Views on politics and current events

Wednesday, August 09, 2006

A Letter, And My Reply

I received this letter from a gentleman in New Jersey. His words are in bold, and my reply is in italics.

Dear Mr. Beggerow

Realizing there is always a story behind a story, I found the article in the New York Times of July 31st describing the 4-5 million men who have abandoned an effort to find employment, featuring your particular story, reprehensible in the extreme.


I thank you for your letter. Allow me to respond to your thoughts. The fact is, there are a sizable number of men that are no longer in the workforce. The reasons for their decisions are varied. But let me assure you that 4-5 million American men that have left the workforce are not reprehensible. I personally take no offense at the use of the word. Trust me, since the article was published I have been called much worse. But to lump millions of people in the same category and call them reprehensible does not do justice to those people, or the issue itself.

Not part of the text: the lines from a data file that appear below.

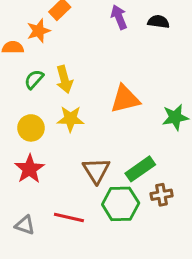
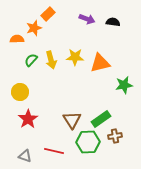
purple arrow: (119, 17) -> (87, 19), turned 133
orange triangle: (125, 99) -> (100, 63), moved
yellow star: (70, 119) -> (75, 57), moved
yellow circle: (31, 128) -> (20, 92), moved

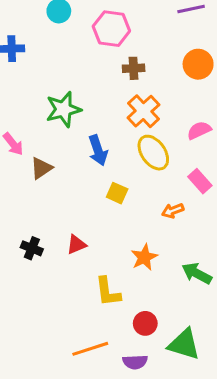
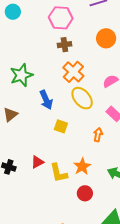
pink hexagon: (111, 29) -> (61, 18), moved
orange arrow: (173, 211) -> (98, 135), turned 128
yellow L-shape: (108, 292) -> (59, 173), moved
red circle: (145, 323) -> (85, 193), moved

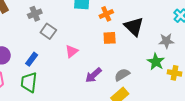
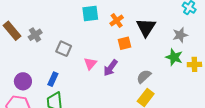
gray cross: (35, 14) -> (35, 35), moved
black triangle: (134, 27) -> (146, 27), turned 30
purple arrow: (93, 75) -> (110, 68), moved

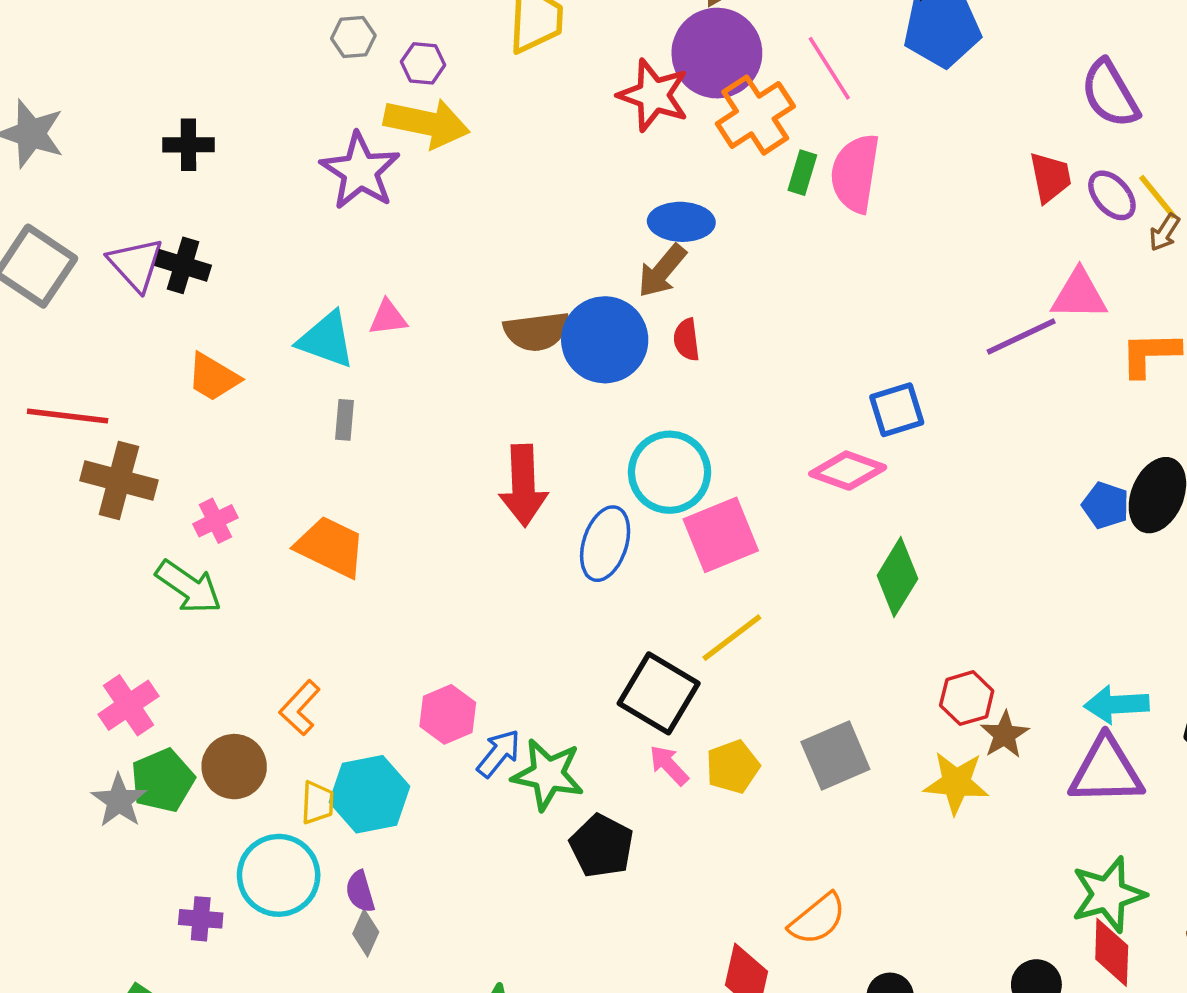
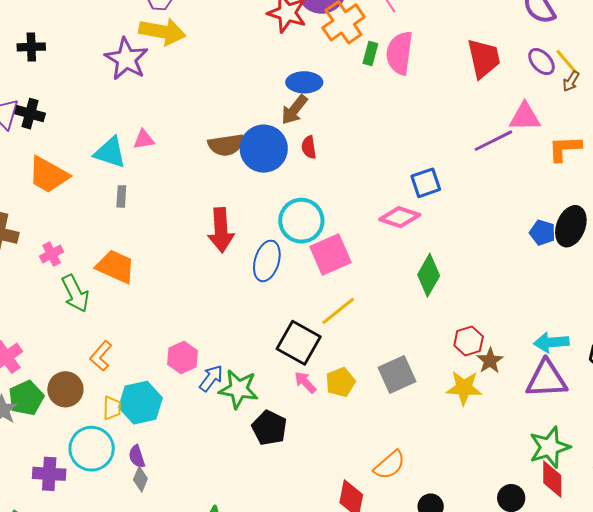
red trapezoid: (1050, 177) -> (484, 58), moved, size x1.4
orange trapezoid: (213, 377) -> (48, 175), size x1.4
green arrow: (189, 587) -> (75, 294), moved, turned 30
purple cross: (201, 919) -> (49, 474), size x1.4

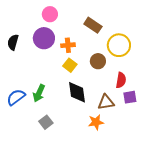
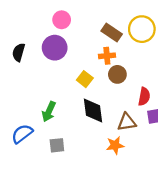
orange cross: (68, 45) -> (107, 56), moved
yellow circle: (119, 45) -> (142, 29), moved
blue semicircle: (16, 97) -> (22, 134), moved
gray square: (46, 122) -> (57, 145), turned 32

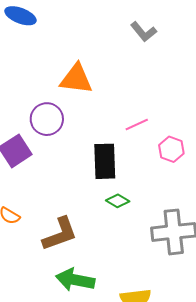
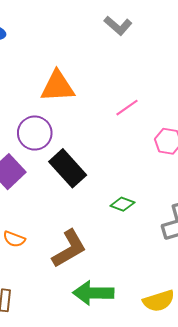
pink line: (137, 124) -> (127, 108), moved
black rectangle: (105, 161) -> (68, 168), moved, turned -30

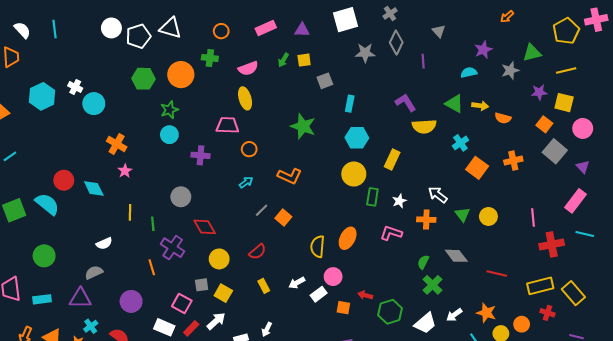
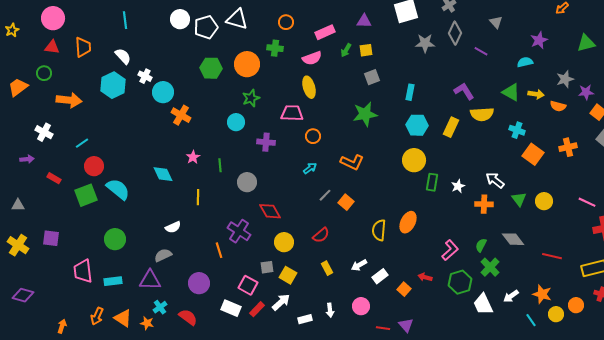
pink rectangle: (266, 28) -> (325, 32), moved
white semicircle: (22, 30) -> (123, 56), moved
purple line: (423, 61) -> (481, 51), turned -56
gray star: (510, 70) -> (565, 79), moved
gray square: (325, 81) -> (372, 77), moved
purple star: (539, 92) -> (586, 92), moved
green star: (169, 110) -> (251, 98), moved
green star: (303, 126) -> (365, 114), turned -30
cyan cross: (460, 143) -> (517, 130), turned -35
orange cross: (117, 144) -> (181, 115), moved
yellow rectangle: (392, 160) -> (451, 127), moved
red circle: (64, 180) -> (94, 166), moved
pink line: (533, 218) -> (587, 202), turned -60
green line: (153, 224) -> (220, 165), moved
pink L-shape: (391, 233) -> (450, 250), moved, turned 120
pink circle: (333, 277) -> (361, 306), moved
orange square: (343, 308) -> (404, 289), turned 32
green hexagon: (390, 312) -> (460, 282), moved
white trapezoid: (425, 323) -> (483, 304), turned 105
white arrow: (267, 329) -> (330, 310), turned -32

The nice thing about living in this country is that everyone has the opportunity to do just about anything they please, short of being illegal. The bad thing about living in this country is that it is loaded with politicians who believe all taxpayers need to support people like you, who have basically given you, with programs such as the described in the article, even though you probably don’t fit the requirements nor the original intent of the legislation. Shame on you for dragging us down.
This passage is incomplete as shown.